EXERCISE DIRECTIONS: Beneath this instruction is a listing. Transcribe from it only the stretch from the line with "ΠΡΟΣΦΑΤΑ ΑΡΘΡΑ" through the line with "ηλιθιότητας;", both end lines included, exactly as written.

RECORDS FOR THE TASK:
───
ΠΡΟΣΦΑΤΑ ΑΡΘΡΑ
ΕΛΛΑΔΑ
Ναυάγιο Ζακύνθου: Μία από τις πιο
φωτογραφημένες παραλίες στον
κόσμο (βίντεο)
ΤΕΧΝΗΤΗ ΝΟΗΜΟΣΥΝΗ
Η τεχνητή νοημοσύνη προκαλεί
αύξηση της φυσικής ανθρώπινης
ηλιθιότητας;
───
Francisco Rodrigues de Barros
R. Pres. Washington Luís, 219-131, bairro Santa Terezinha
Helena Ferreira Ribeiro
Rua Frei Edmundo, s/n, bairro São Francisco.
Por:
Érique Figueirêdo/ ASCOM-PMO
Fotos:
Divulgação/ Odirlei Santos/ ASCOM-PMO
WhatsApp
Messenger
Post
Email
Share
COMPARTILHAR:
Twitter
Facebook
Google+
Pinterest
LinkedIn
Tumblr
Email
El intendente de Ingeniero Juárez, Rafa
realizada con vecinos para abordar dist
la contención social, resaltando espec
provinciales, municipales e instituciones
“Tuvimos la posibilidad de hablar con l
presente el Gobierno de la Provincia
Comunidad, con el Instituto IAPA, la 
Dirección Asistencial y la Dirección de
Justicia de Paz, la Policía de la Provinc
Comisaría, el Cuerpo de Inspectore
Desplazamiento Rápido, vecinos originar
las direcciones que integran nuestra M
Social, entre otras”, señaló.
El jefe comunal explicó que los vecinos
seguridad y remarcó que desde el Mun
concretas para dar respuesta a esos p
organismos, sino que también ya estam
───
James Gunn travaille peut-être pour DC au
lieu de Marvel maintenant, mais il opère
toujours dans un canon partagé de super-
───
WRITTEN SOLUTION:
ΠΡΟΣΦΑΤΑ ΑΡΘΡΑ
ΕΛΛΑΔΑ
Ναυάγιο Ζακύνθου: Μία από τις πιο
φωτογραφημένες παραλίες στον
κόσμο (βίντεο)
ΤΕΧΝΗΤΗ ΝΟΗΜΟΣΥΝΗ
Η τεχνητή νοημοσύνη προκαλεί
αύξηση της φυσικής ανθρώπινης
ηλιθιότητας;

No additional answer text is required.